Live: https://state-space-expo.vercel.app
A web app that visualizes AI search algorithms step by step. Built for the FT3 AI course project covering Units 1, 2, and 3.
You pick a problem and an algorithm, hit Run, and watch the algorithm explore the state space in real time.
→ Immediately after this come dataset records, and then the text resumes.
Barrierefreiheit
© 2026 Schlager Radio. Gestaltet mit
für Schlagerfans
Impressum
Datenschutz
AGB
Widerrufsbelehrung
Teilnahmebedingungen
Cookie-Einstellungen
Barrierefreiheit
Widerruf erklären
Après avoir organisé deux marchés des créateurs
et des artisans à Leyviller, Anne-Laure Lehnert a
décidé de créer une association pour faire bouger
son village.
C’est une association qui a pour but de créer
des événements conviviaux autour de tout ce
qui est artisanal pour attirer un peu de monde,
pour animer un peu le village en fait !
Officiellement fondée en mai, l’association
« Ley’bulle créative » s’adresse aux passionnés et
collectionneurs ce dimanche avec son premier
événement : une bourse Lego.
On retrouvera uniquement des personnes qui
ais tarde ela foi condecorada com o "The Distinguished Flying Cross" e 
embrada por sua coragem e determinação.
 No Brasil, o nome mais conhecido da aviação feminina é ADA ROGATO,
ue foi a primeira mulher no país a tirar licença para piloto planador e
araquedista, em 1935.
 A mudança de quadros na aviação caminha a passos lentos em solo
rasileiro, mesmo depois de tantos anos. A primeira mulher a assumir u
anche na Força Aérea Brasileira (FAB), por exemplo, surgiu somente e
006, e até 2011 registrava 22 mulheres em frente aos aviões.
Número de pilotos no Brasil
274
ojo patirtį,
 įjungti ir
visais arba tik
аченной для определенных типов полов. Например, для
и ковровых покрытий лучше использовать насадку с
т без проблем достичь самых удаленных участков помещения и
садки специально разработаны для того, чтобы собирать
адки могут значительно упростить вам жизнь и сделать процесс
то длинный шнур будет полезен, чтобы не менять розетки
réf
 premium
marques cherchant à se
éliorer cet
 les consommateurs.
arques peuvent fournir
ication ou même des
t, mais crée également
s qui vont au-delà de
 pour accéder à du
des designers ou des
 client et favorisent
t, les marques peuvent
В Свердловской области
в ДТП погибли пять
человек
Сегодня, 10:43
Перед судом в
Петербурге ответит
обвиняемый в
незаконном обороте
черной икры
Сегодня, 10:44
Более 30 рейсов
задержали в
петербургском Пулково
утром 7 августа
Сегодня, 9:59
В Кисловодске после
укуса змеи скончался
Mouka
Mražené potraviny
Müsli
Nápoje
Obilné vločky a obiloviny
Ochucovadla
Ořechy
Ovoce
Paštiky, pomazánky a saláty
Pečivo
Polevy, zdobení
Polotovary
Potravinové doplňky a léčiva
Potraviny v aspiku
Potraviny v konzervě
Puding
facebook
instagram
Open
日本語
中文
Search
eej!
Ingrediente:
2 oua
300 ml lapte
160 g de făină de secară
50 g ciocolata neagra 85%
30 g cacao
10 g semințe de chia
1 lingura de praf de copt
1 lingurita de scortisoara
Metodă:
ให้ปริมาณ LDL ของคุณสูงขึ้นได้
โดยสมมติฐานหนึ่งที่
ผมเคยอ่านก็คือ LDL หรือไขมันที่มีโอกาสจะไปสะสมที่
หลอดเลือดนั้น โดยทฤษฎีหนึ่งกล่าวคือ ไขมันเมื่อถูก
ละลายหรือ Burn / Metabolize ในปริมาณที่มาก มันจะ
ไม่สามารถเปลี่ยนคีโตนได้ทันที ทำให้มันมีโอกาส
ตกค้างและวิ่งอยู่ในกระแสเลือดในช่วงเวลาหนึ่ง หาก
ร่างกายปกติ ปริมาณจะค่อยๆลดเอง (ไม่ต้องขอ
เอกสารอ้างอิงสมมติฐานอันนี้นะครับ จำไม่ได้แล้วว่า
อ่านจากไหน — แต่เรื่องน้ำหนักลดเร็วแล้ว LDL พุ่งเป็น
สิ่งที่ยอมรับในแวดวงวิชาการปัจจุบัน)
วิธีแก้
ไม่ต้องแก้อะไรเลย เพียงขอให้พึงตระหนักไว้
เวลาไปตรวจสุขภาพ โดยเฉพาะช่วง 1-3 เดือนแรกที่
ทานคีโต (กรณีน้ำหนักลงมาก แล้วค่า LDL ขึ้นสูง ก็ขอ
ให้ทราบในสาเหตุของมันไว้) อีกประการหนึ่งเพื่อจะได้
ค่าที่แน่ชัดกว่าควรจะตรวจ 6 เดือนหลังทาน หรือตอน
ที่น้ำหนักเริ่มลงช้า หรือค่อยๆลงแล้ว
Amber nodes are the frontier (being considered right now), blue nodes are visited (already explored), green is the final path.
There is also a live status bar, step counter, complexity info, and a side panel that highlights which step of the algorithm is currently executing.
Every problem here is set up the same way — as a formal AI search problem:
- State: a snapshot of the world at one point in time
- Initial state: where the agent starts
- Goal state: what it is trying to reach
- Actions: what moves are possible from each state
- Transition model: what happens when an action is applied
- Path cost: how expensive each step is
This is exactly what problem formulation means in Unit 1. The visualization makes the state space visible — you can literally see the agent exploring states and the frontier expanding.
Unit 1 — Intro to AI
| Problem | Algorithms |
|---|---|
| Maze Pathfinding | BFS, DFS, A*, Greedy, UCS |
| Missionaries and Cannibals | BFS, DFS |
| Traveling Salesman | Greedy Nearest Neighbor |
| Tic-Tac-Toe | Minimax, Alpha-Beta |
Unit 2 — Search Algorithms
| Problem | Algorithms |
|---|---|
| Graph Search | BFS, DFS, Dijkstra, A*, DLS |
| Search Tree Visualizer | BFS, DFS, Best-First |
Unit 3 — Adversarial and CSP
| Problem | Algorithms |
|---|---|
| N-Queens | Backtracking, Forward Checking |
| Map Coloring (Room Colouring) | Backtracking, Forward Checking |
| Minimax / Alpha-Beta | Minimax, Alpha-Beta |
| Algorithm | Optimal | Complete | Time | Space |
|---|---|---|---|---|
| BFS | Yes | Yes | O(V+E) | O(V) |
| DFS | No | Yes | O(V+E) | O(V) |
| UCS | Yes | Yes | O(V+E) | O(V) |
| DLS | No | No | O(b^L) | O(bL) |
| A* | Yes | Yes | O(b^d) | O(b^d) |
| Greedy Best-First | No | No | O(b^m) | O(b^m) |
| Dijkstra | Yes | Yes | O((V+E)logV) | O(V) |
| IDA* | Yes | Yes | O(b^d) | O(d) |
| Minimax | Yes | Yes | O(b^m) | O(bm) |
| Alpha-Beta | Yes | Yes | O(b^m/2) | O(bm) |
| Backtracking | Yes | Yes | O(d^n) | O(n) |
| Forward Checking | Yes | Yes | O(d^n) | O(n^2) |
Most problems let you change things before running:
- Maze: draw walls, move start/end, change grid size, generate a random maze
- Graph: generate random graphs with 8 or 12 nodes, click nodes to set source and destination
- Search Tree: change depth and branching factor, click any node to set it as the goal
- N-Queens: change board size from 6x6 to 12x12
- Map Coloring: add or remove rooms, drag rooms to reposition, add or remove edges, change number of colors
- TSP: drag cities or add new ones
Plain HTML, CSS, and JavaScript. No libraries. Canvas API for rendering, Web Audio API for sound effects. Split into separate files — one per problem module.